● Problem statement:
Which lines of the entries contain the string "выращиванию"? Copy each of them.
▼
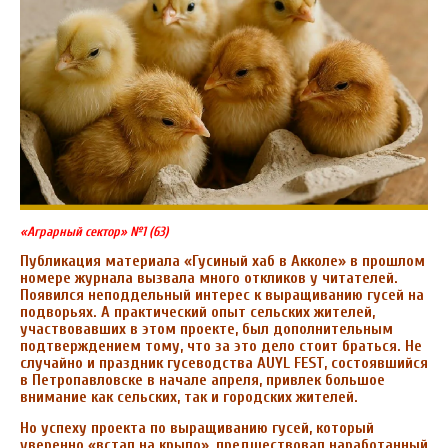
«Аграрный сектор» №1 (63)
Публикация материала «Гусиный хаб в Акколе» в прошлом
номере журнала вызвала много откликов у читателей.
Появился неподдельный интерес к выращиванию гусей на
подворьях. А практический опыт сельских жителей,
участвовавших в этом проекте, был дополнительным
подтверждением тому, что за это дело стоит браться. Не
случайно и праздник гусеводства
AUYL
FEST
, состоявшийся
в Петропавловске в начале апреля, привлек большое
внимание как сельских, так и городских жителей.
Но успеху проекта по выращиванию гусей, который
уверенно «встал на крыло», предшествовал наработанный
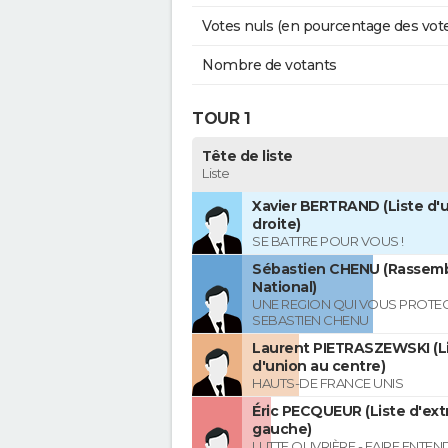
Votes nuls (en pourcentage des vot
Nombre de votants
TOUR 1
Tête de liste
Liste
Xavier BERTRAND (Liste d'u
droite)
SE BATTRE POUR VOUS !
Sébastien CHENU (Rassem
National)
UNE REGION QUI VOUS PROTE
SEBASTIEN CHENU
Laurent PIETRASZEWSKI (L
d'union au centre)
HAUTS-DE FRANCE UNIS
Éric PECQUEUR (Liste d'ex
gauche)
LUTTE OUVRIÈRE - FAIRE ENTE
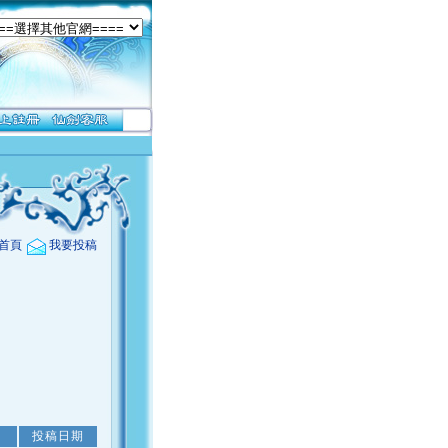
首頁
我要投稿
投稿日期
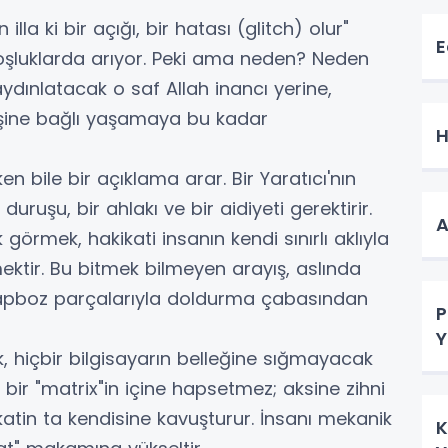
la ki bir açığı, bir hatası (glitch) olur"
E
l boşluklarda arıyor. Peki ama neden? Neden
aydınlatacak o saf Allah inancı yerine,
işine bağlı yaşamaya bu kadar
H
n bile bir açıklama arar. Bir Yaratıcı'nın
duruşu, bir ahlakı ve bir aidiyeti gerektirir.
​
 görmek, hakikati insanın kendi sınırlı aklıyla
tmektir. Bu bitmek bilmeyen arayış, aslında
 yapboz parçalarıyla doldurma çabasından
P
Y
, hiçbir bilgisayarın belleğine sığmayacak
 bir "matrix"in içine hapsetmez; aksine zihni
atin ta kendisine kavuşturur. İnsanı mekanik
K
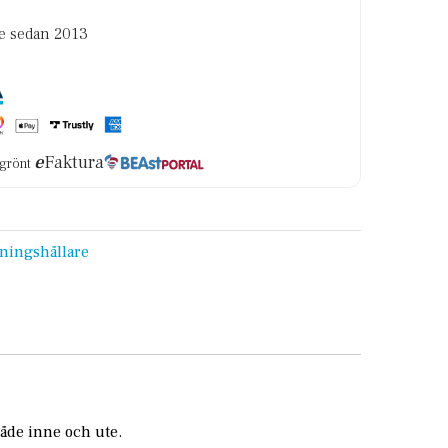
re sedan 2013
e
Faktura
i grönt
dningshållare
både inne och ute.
▲
● Completed exercise:
Появился неподдельный интерес к выращиванию гусей на
Но успеху проекта по выращиванию гусей, который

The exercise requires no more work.